Chronique de Michel Edo

Librairie Lucioles (Vienne)

À Keflavik, on ne vit pas, on survit. D’ailleurs, comme l’indiquent ces quelques mots placés en exergue du premier chapitre, « Keflavik n’existe pas ». C’est une terre hostile, aride, battue par les vents, un sol de lave noire où rien ne pousse. Ari a grandi là, puis il est parti. Fuyant afin d’exister.

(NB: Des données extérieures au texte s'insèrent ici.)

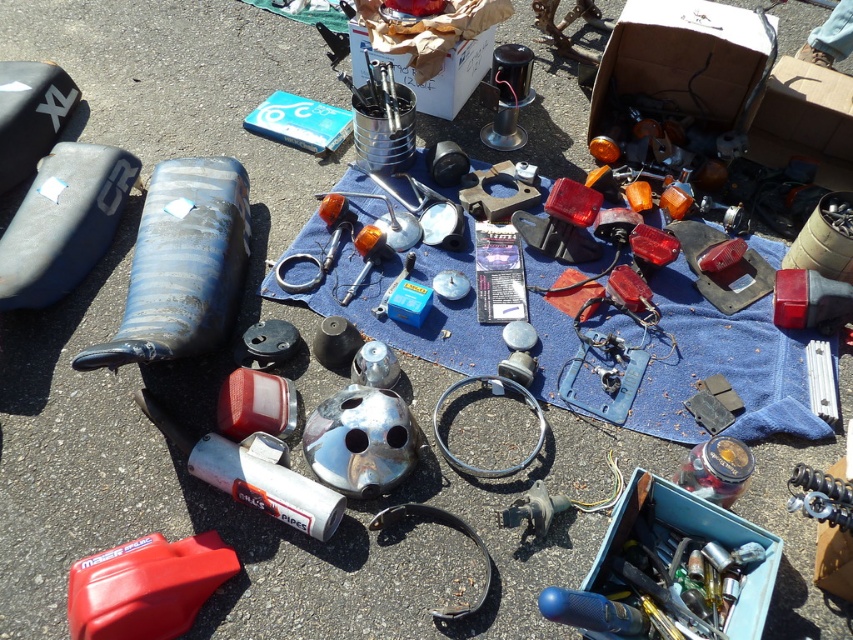 Question: Which object is farther from the camera taking this photo?

Choices:
 (A) metallic blue toolbox at lower right
 (B) blue fabric at center

Answer: (B)

Question: Does blue fabric at center appear on the right side of metallic blue toolbox at lower right?

Choices:
 (A) no
 (B) yes

Answer: (A)

Question: Based on their relative distances, which object is farther from the blue fabric at center?

Choices:
 (A) metallic blue toolbox at lower right
 (B) blue matte fuel tank at left

Answer: (B)

Question: Can you confirm if blue fabric at center is wider than blue matte fuel tank at left?

Choices:
 (A) yes
 (B) no

Answer: (A)

Question: Considering the real-world distances, which object is closest to the metallic blue toolbox at lower right?

Choices:
 (A) blue fabric at center
 (B) blue matte fuel tank at left

Answer: (A)

Question: Can you confirm if blue fabric at center is positioned to the left of blue matte fuel tank at left?

Choices:
 (A) yes
 (B) no

Answer: (B) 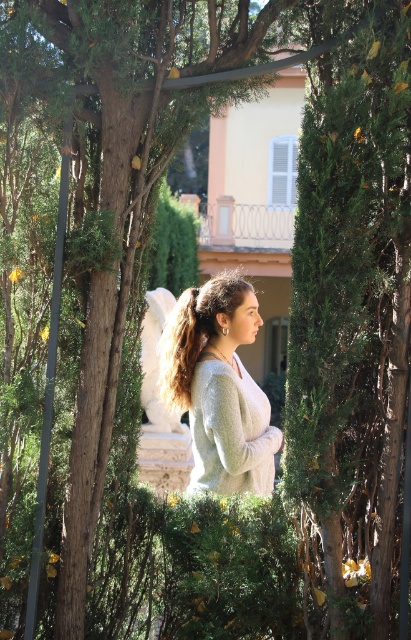 Question: Does light gray sweater at center appear on the right side of light gray knitted sweater at center?

Choices:
 (A) yes
 (B) no

Answer: (B)

Question: Is light gray sweater at center to the right of light gray knitted sweater at center from the viewer's perspective?

Choices:
 (A) yes
 (B) no

Answer: (B)

Question: Which point is closer to the camera?

Choices:
 (A) light gray knitted sweater at center
 (B) light gray sweater at center

Answer: (A)

Question: Is light gray sweater at center above light gray knitted sweater at center?

Choices:
 (A) no
 (B) yes

Answer: (B) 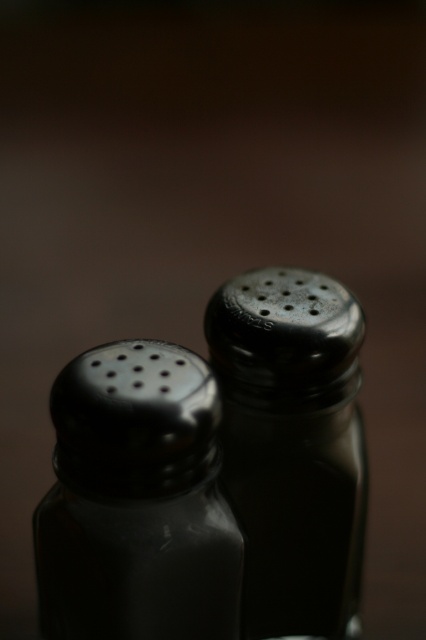 You are setting up a table for a dinner party and need to place the satin black salt shaker at center and the satin black pepper shaker at center in a specific order. If you want to place the taller one to the left of the shorter one, which shaker should go on the left?

The satin black pepper shaker at center is taller than the satin black salt shaker at center, so you should place the satin black pepper shaker at center on the left side.

You are setting the table and notice two satin black shakers at center. Which one is positioned lower between the satin black salt shaker at center and the satin black pepper shaker at center?

The satin black salt shaker at center is positioned below the satin black pepper shaker at center, so the salt shaker is lower. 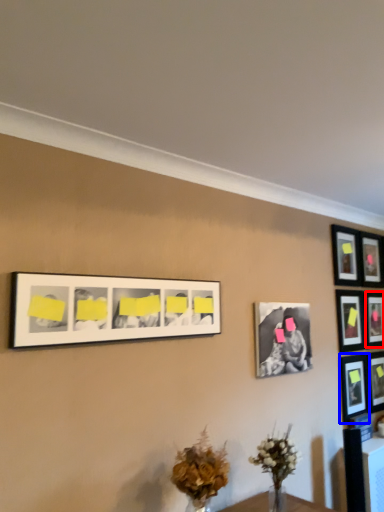 Question: Which of the following is the closest to the observer, picture frame (highlighted by a red box) or picture frame (highlighted by a blue box)?

Choices:
 (A) picture frame
 (B) picture frame

Answer: (B) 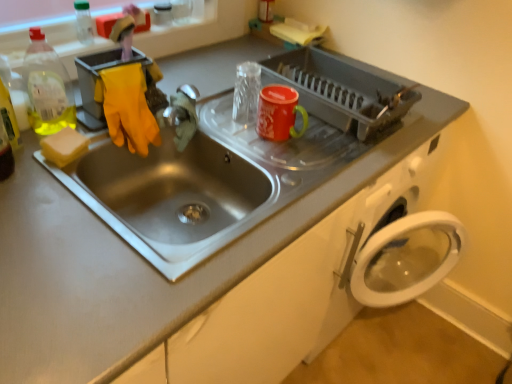 Identify the location of free space in front of yellow sponge at left. The height and width of the screenshot is (384, 512). (47, 197). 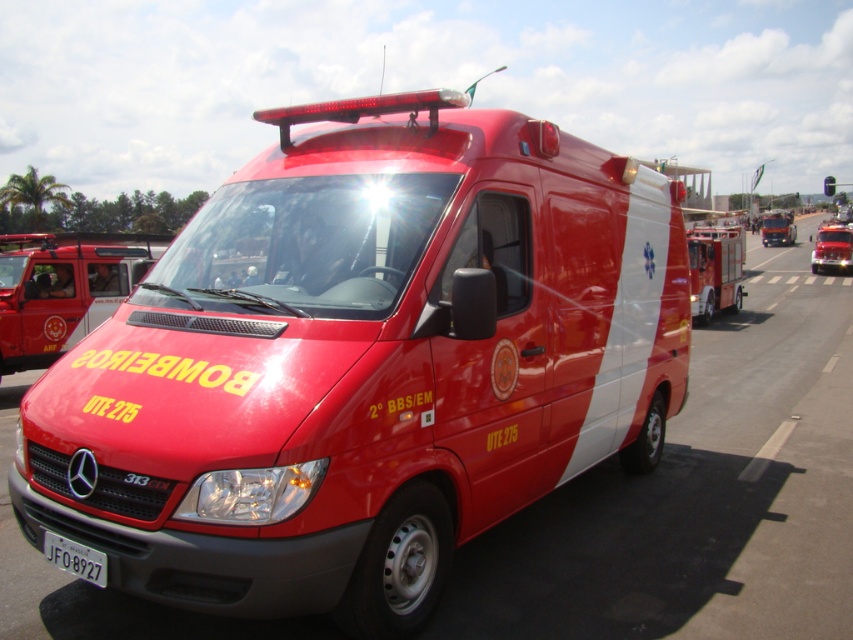 You are a photographer trying to capture the shiny red fire truck at left and the white plastic license plate at lower center in the same frame. Since the fire truck is taller, will you need to adjust your camera angle to focus on the license plate?

The shiny red fire truck at left is taller than the white plastic license plate at lower center. To focus on the license plate, you might need to lower your camera angle slightly to ensure it is visible and in focus alongside the taller fire truck.

You are a pedestrian standing in front of the shiny red van at center and the shiny red fire truck at left. Which vehicle is closer to the right edge of the image?

The shiny red van at center is positioned on the right side of the shiny red fire truck at left, so it is closer to the right edge of the image.

You are a firefighter standing at the front of the fire truck and need to reach a point marked on your map. The coordinates given are point 1 at (62, 262) and point 2 at (74, 568). Which point is closer to you?

Point 2 at (74, 568) is closer to you because it is in front of point 1 at (62, 262). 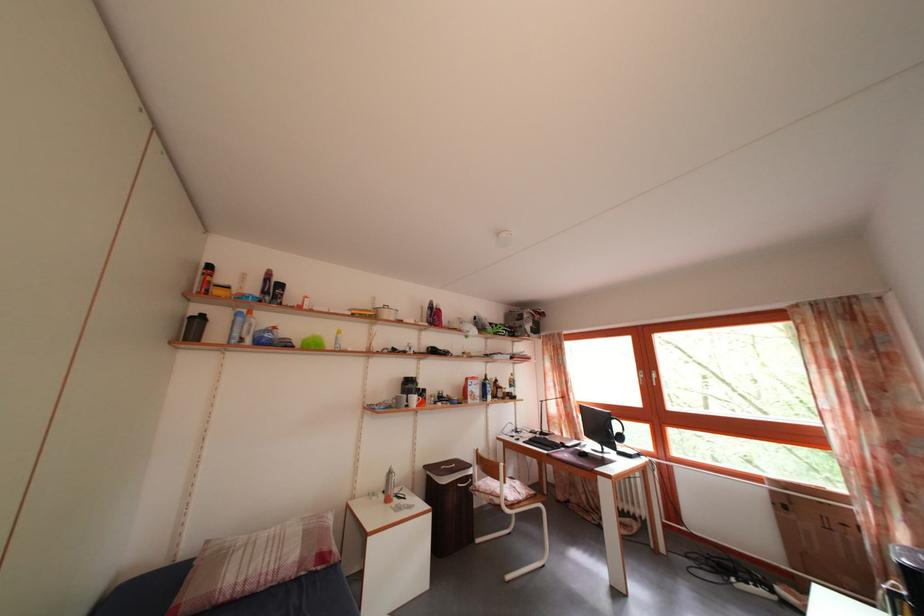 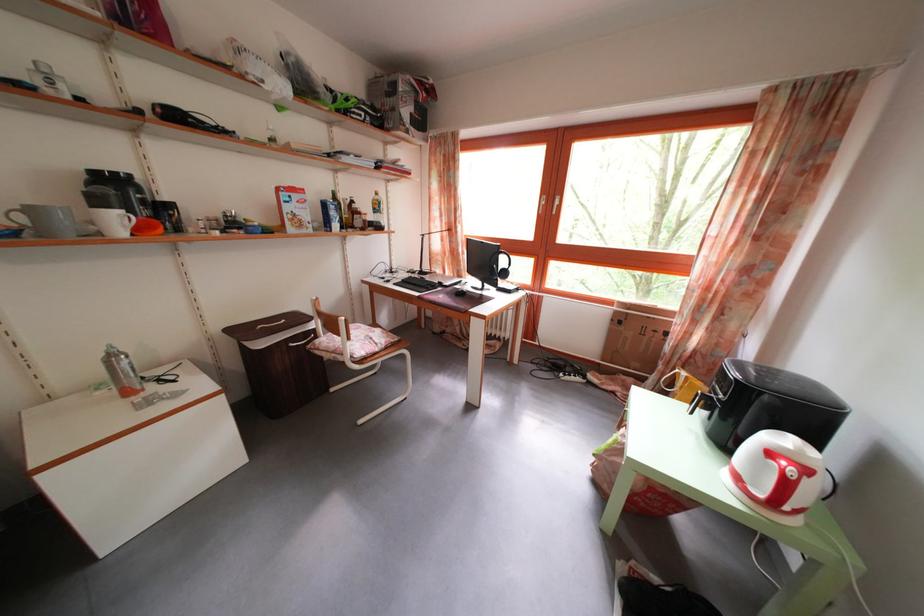 In the second image, find the point that corresponds to point (606, 431) in the first image.

(492, 265) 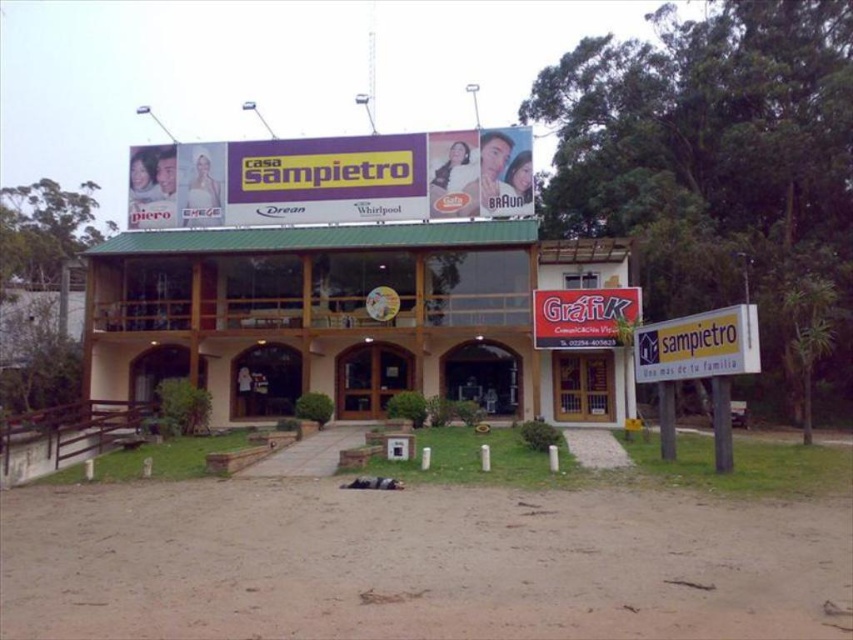 You are a customer entering the building and see the white plastic sign at lower right and the red plastic sign at center. Which sign is closer to the ground?

The white plastic sign at lower right is closer to the ground because it is positioned under the red plastic sign at center.

You are a delivery driver who needs to deliver a package to the brown wooden hotel at center. However, there is a red plastic sign at center blocking the path. Can you drive through the space between them?

The red plastic sign at center is behind the brown wooden hotel at center, so there is no space between them for the delivery driver to pass through.

You are standing in front of the two story building with the billboard. You notice two points marked on the image. The first point is at coordinates point (751, 365) and the second is at point (569, 339). Which point is closer to you?

Point (751, 365) is in front of point (569, 339), so the first point is closer to you. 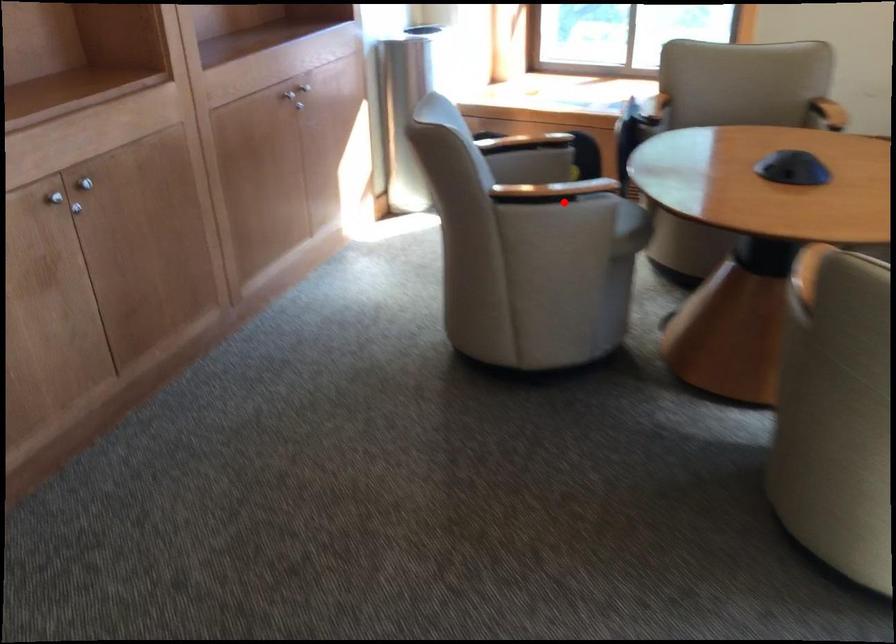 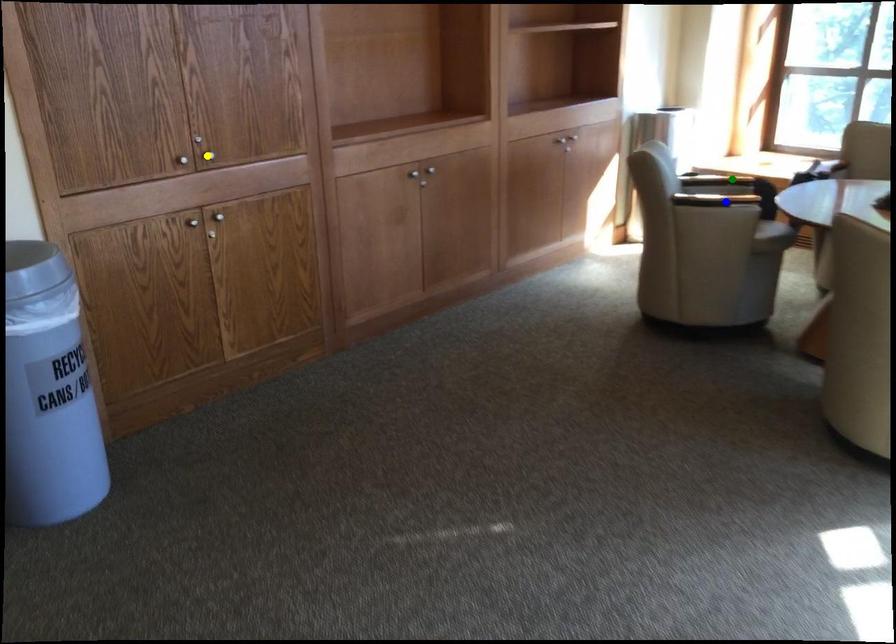 Question: I am providing you with two images of the same scene from different viewpoints. A red point is marked on the first image. You are given multiple points on the second image. Can you choose the point in image 2 that corresponds to the point in image 1?

Choices:
 (A) green point
 (B) yellow point
 (C) blue point

Answer: (C) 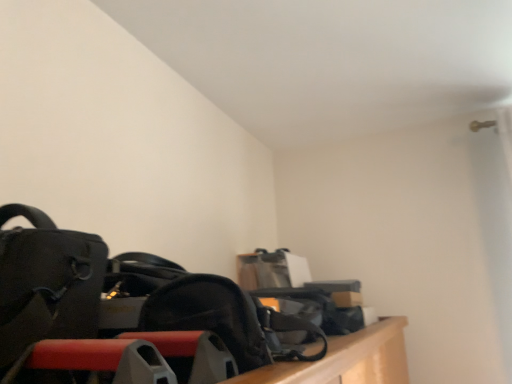 Question: Does matte black bag at left have a greater width compared to black matte shoulder bag at center?

Choices:
 (A) no
 (B) yes

Answer: (B)

Question: From the image's perspective, is matte black bag at left located beneath black matte shoulder bag at center?

Choices:
 (A) yes
 (B) no

Answer: (B)

Question: From a real-world perspective, is matte black bag at left positioned over black matte shoulder bag at center based on gravity?

Choices:
 (A) yes
 (B) no

Answer: (A)

Question: Is matte black bag at left bigger than black matte shoulder bag at center?

Choices:
 (A) no
 (B) yes

Answer: (B)

Question: Can we say matte black bag at left lies outside black matte shoulder bag at center?

Choices:
 (A) yes
 (B) no

Answer: (A)

Question: Does matte black bag at left have a lesser height compared to black matte shoulder bag at center?

Choices:
 (A) no
 (B) yes

Answer: (A)

Question: From a real-world perspective, is black matte shoulder bag at center on matte black bag at left?

Choices:
 (A) yes
 (B) no

Answer: (B)

Question: Can matte black bag at left be found inside black matte shoulder bag at center?

Choices:
 (A) yes
 (B) no

Answer: (B)

Question: Is black matte shoulder bag at center to the right of matte black bag at left from the viewer's perspective?

Choices:
 (A) yes
 (B) no

Answer: (A)

Question: Can you confirm if black matte shoulder bag at center is smaller than matte black bag at left?

Choices:
 (A) yes
 (B) no

Answer: (A)

Question: Is black matte shoulder bag at center not within matte black bag at left?

Choices:
 (A) no
 (B) yes

Answer: (B)

Question: Can you see black matte shoulder bag at center touching matte black bag at left?

Choices:
 (A) no
 (B) yes

Answer: (A)

Question: Would you say matte black bag at left is to the left or to the right of black matte shoulder bag at center in the picture?

Choices:
 (A) left
 (B) right

Answer: (A)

Jadis, Odur le grand-père a fondé le mythe familial en obtenant, à force de volonté, le commandement d’un bateau de pêche. C’est lui aussi, qui, adolescent, a décidé d’attendre de nombreuses années celle qu’il s’était promis d’épouser, Margret. La belle et forte Margret qui vivra le destin de ces femmes de pêcheur condamnées à attendre, anxieuses, parfois jusqu’à la folie, le retour du mari en portant leur enfant. C’était le temps d’avant, celui d’une Islande sauvage et maîtresse de sa destinée. C’est dans les passages consacrés au grand-père que l’on retrouve le plus la puissance d’évocation poétique de Stefánsson. Lorsqu’il évoque Ari et sa jeunesse à Keflavik, Stefánsson se montre plus descriptif, moins lyrique. Il mêle réflexion intime et considérations politiques. Ari est le petit-fils d’Odur. Il est dans l’avion qui le ramène du Danemark, où il a refait sa vie, vers sa terre natale. Sur ses genoux, une enveloppe contenant une photo de lui enfant, ainsi que le diplôme de commandant de marine de son grand-père. Ari a quitté sa ville, sa famille, parce qu’il ne pouvait plus vivre avec ses souvenirs. C’est pourtant bien vers sa mémoire et celle de trois générations d’Islandais qu’Ari se dirige. Les zones restées obscures de son adolescence, mais aussi peut-être les raisons de l’échec de son mariage, les non-dits familiaux, tout ceci s’éclaire progressivement d’un jour nouveau. Le roman se déploie entre la vie du grand-père, la jeunesse d’Ari et son retour à Keflavik. Stefánsson établit un parallèle entre une Islande qui a idéalisé son histoire, ce pays où la rigueur prémunissait contre les influences extérieures et l’uniformisation en cours.